Heartless terrorists use civilians as pawns
President Mahinda Rajapaksa’s directive to the
Sri Lankan armed forces to observe a 48-hour pause in their victorious
offensive operations against the Liberation Tigers of Tamil Eelam may be
“less than the full humanitarian pause of several days” pressed for by
U.N. Secretary-General Ban Ki-moon but it will be greeted with relief
worldwide. Coinciding with the Sinhala and Tamil New Year, this
concession from a position of total military dominance is aimed at
securing safe passage for an estimated 50,000 to 100,000 civilians.
The plain truth is that they are held hostage by the LTTE in a 17
square kilometre sliver of coastal land in the North that has been
demarcated by the government as a No Fire Zone (NFZ). The Tigers have
lost no less than 15,000 square km of territory that was in their
military control when the current war began in August 2006.

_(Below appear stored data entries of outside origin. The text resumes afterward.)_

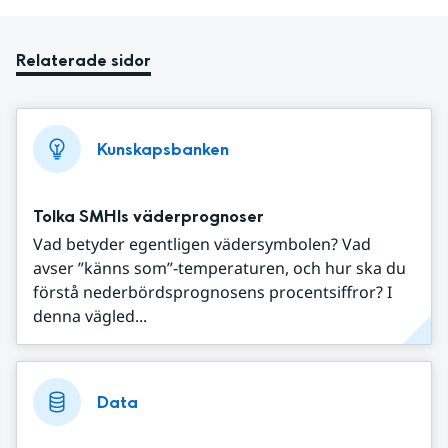
Relaterade sidor
Kunskapsbanken
Tolka SMHIs väderprognoser
Vad betyder egentligen vädersymbolen? Vad
avser ”känns som”-temperaturen, och hur ska du
förstå nederbördsprognosens procentsiffror? I
denna vägled...
Data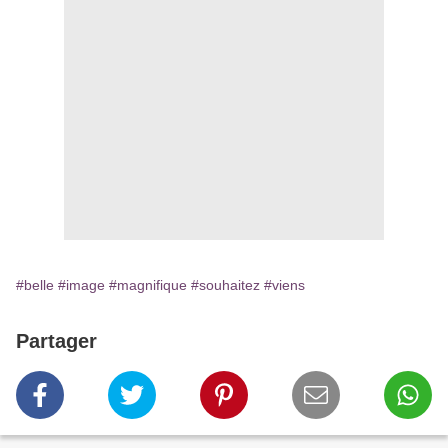
#belle
#image
#magnifique
#souhaitez
#viens
Partager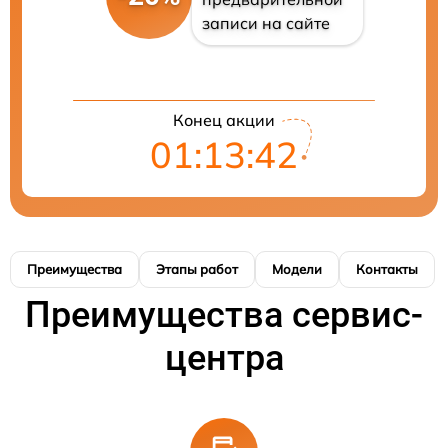
записи на сайте
Конец акции
01:13:42
Преимущества
Этапы работ
Модели
Контакты
Преимущества сервис-
центра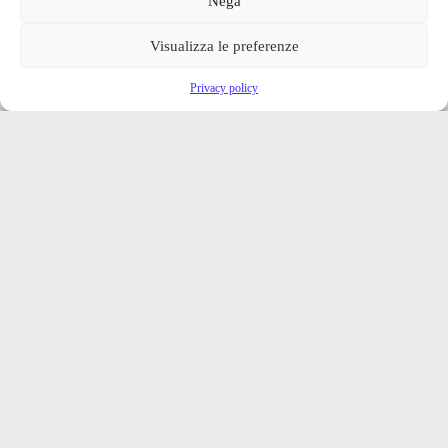
Nega
Visualizza le preferenze
Privacy policy
Iscriviti alla nostra newsletter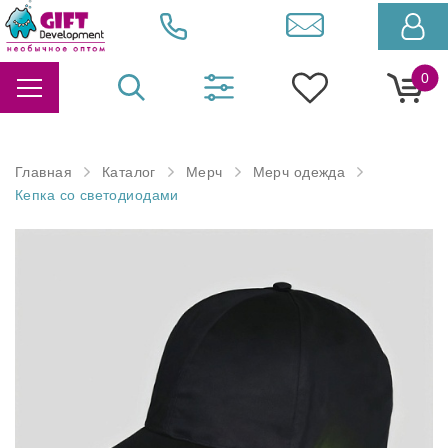
0
Главная
Каталог
Мерч
Мерч одежда
Кепка со светодиодами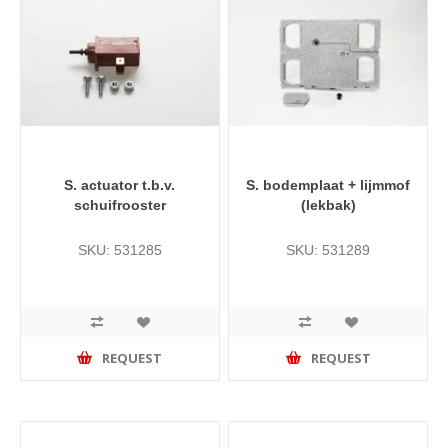
S. actuator t.b.v.
S. bodemplaat + lijmmof
schuifrooster
(lekbak)
SKU: 531285
SKU: 531289
REQUEST
REQUEST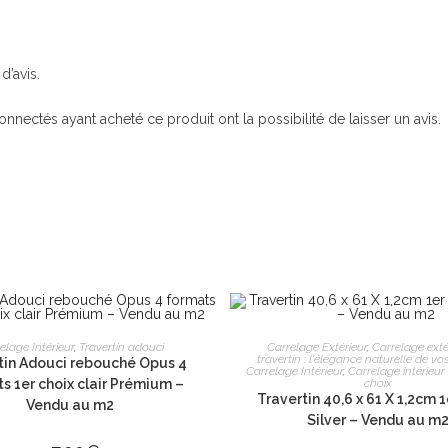
d’avis.
connectés ayant acheté ce produit ont la possibilité de laisser un avis.
INFORMATIONS PRATIQUES
NOT
AJOUTER AU PANIER
AJOUTER AU PANIE
adet
elage Intérieur
,
Travertin adouci
Carrelage Extérieur
,
Carrelage exté
travertin : l'élégance naturelle de v
tin Adouci rebouché Opus 4
Carrelage Intérieur
,
Carrelage intérieur 
Livraison
s 1er choix clair Prémium –
choix
Travertin 40,6 x 61 X 1,2cm 1
Vendu au m2
Conditionnement
Silver – Vendu au m
m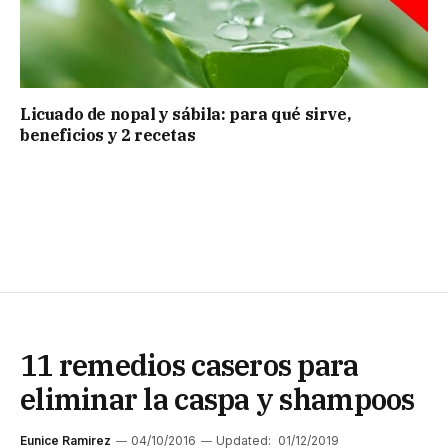
Licuado de nopal y sábila: para qué sirve,
beneficios y 2 recetas
11 remedios caseros para
eliminar la caspa y shampoos
Eunice Ramirez
04/10/2016
Updated:
01/12/2019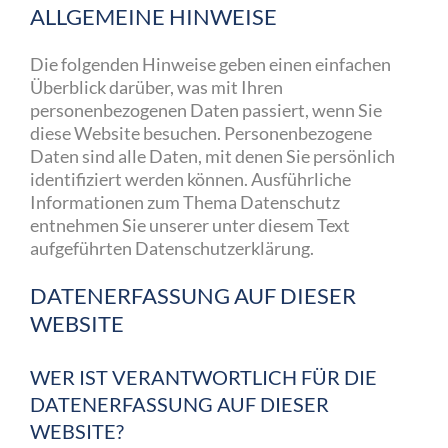
ALLGEMEINE HINWEISE
Die folgenden Hinweise geben einen einfachen
Überblick darüber, was mit Ihren
personenbezogenen Daten passiert, wenn Sie
diese Website besuchen. Personenbezogene
Daten sind alle Daten, mit denen Sie persönlich
identifiziert werden können. Ausführliche
Informationen zum Thema Datenschutz
entnehmen Sie unserer unter diesem Text
aufgeführten Datenschutzerklärung.
DATENERFASSUNG AUF DIESER
WEBSITE
WER IST VERANTWORTLICH FÜR DIE
DATENERFASSUNG AUF DIESER
WEBSITE?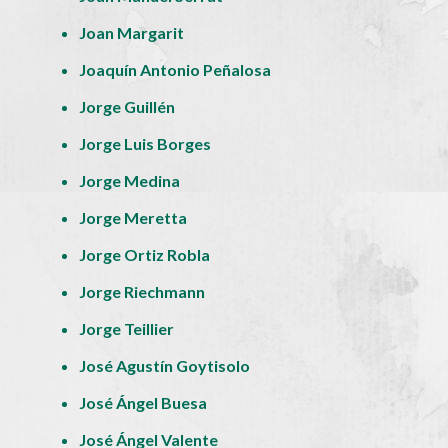
Joan Margarit
Joaquín Antonio Peñalosa
Jorge Guillén
Jorge Luis Borges
Jorge Medina
Jorge Meretta
Jorge Ortiz Robla
Jorge Riechmann
Jorge Teillier
José Agustín Goytisolo
José Ángel Buesa
José Ángel Valente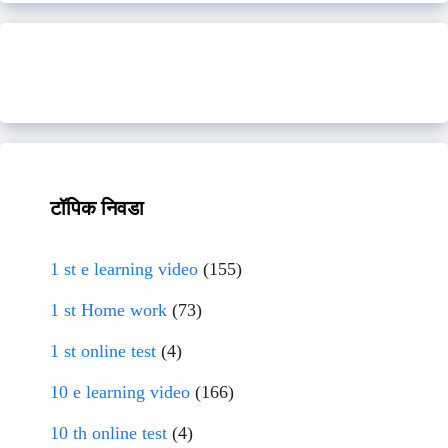
टॉपिक निवडा
1 st e learning video
(155)
1 st Home work
(73)
1 st online test
(4)
10 e learning video
(166)
10 th online test
(4)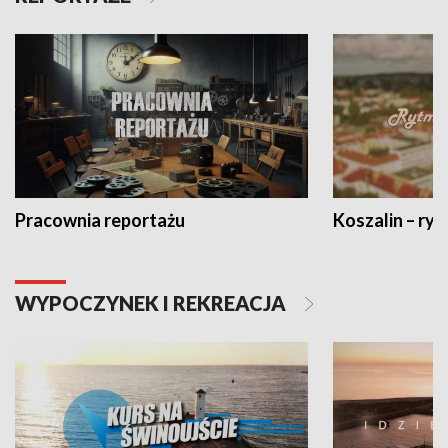
Pracownia reportażu
Koszalin – ryt
WYPOCZYNEK I REKREACJA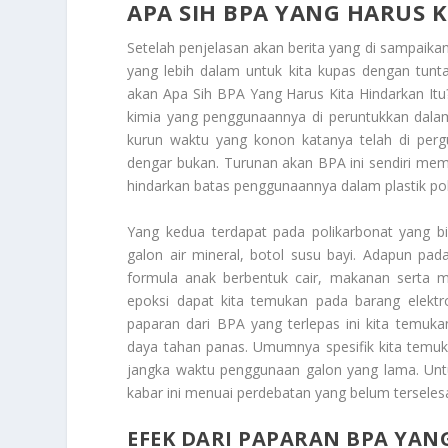
APA SIH BPA YANG HARUS 
Setelah penjelasan akan berita yang di sampaikan
yang lebih dalam untuk kita kupas dengan tu
akan
Apa Sih BPA Yang Harus Kita Hindarkan Itu
kimia yang penggunaannya di peruntukkan dalam
kurun waktu yang konon katanya telah di per
dengar bukan. Turunan akan BPA ini sendiri memil
hindarkan batas penggunaannya dalam plastik poliv
Yang kedua terdapat pada polikarbonat yang 
galon air mineral, botol susu bayi. Adapun pa
formula anak berbentuk cair, makanan serta m
epoksi dapat kita temukan pada barang elektro
paparan dari BPA yang terlepas ini kita temuk
daya tahan panas. Umumnya spesifik kita temuk
jangka waktu penggunaan galon yang lama. Untuk
kabar ini menuai perdebatan yang belum terseles
EFEK DARI PAPARAN BPA YAN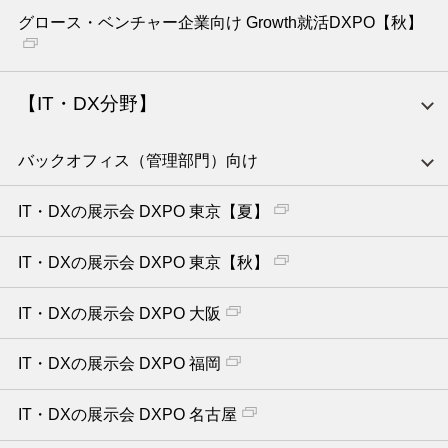
グロース・ベンチャー企業向け Growth就活DXPO【秋】
【IT・DX分野】
バックオフィス（管理部門）向け
IT・DXの展示会 DXPO 東京【夏】
IT・DXの展示会 DXPO 東京【秋】
IT・DXの展示会 DXPO 大阪
IT・DXの展示会 DXPO 福岡
IT・DXの展示会 DXPO 名古屋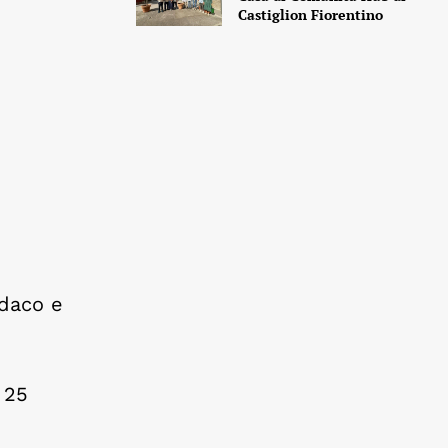
Castiglion Fiorentino
ndaco e
 25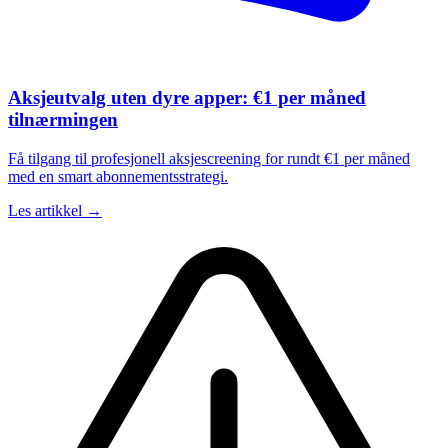
Aksjeutvalg uten dyre apper: €1 per måned
tilnærmingen
Få tilgang til profesjonell aksjescreening for rundt €1 per måned
med en smart abonnementsstrategi.
Les artikkel →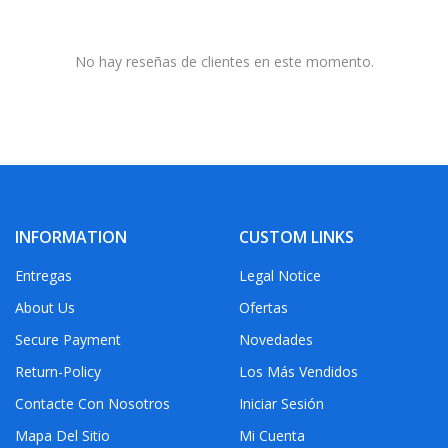
No hay reseñas de clientes en este momento.
INFORMATION
CUSTOM LINKS
Entregas
Legal Notice
About Us
Ofertas
Secure Payment
Novedades
Return-Policy
Los Más Vendidos
Contacte Con Nosotros
Iniciar Sesión
Mapa Del Sitio
Mi Cuenta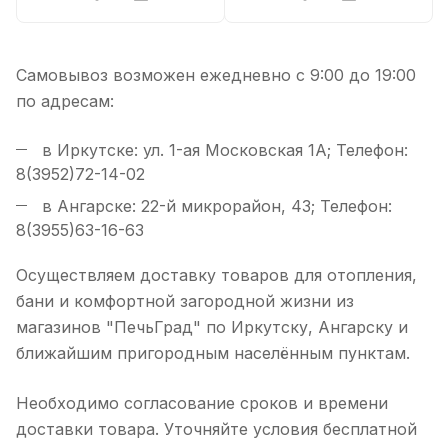
Самовывоз возможен ежедневно с 9:00 до 19:00
по адресам:
в Иркутске: ул. 1-ая Московская 1А; Телефон:
8(3952)72-14-02
в Ангарске: 22-й микрорайон, 43; Телефон:
8(3955)63-16-63
Осуществляем доставку товаров для отопления,
бани и комфортной загородной жизни из
магазинов "ПечьГрад" по Иркутску, Ангарску и
ближайшим пригородным населённым пунктам.
Необходимо согласование сроков и времени
доставки товара. Уточняйте условия бесплатной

As Velupillai Prabakaran’s dream of winning ‘Tamil Eelam’ through
armed struggle turned into a nightmare for Tamils trapped or displaced
from their homes in the conflict zone, he and the remnants of his
battle-hardened cadre have had nowhere to turn.
Facing annihilation, they have had no moral compunction in moving
into the NFZ with heavy weapons, and using the hard-pressed civilians as
a last-ditch shield. Refusing to acknowledge the very idea of a
humanitarian NFZ, they have made it clear that the lives and welfare of
Tamils, whose sole representative the LTTE claims to be, just do not
count in this horrible travesty of a liberation struggle.
There can be no other explanation for this refusal to heed
international humanitarian appeals.
The 65,000 Tamils who have escaped to government-controlled areas
since November 2008 give the lie to the LTTE’s claim that the Tamil
people are staying with it voluntarily.
Mr. Ban Ki-moon has struck the right note at the right time by
calling on “key members of the international community” to support this
pause and do all they can “to avert further death and suffering in Sri
It should not be too difficult to persuade the Sri Lankan government
to extend the pause to the “several days” Mr. Ban wanted if it means
stepping up the international pressure on the LTTE and giving it no
choice but to allow civilians “wishing to leave the conflict zone... to
do so without hindrance.”
That is the real solution to the humanitarian crisis. It will
inevitably mean the final defeat of, or surrender by, the LTTE leaders.
Sri Lanka’s Tamils certainly have longstanding grievances.
The Tamil question can be resolved only through their winning equal
rights and genuine devolution of power along federal lines in their
areas of historical habitation. But what the world needs to be clear
about is that the LTTE, far from being an effective instrument of a just
political struggle, has been the biggest obstacle in the way of Tamils
winning their demands within a united Sri Lanka.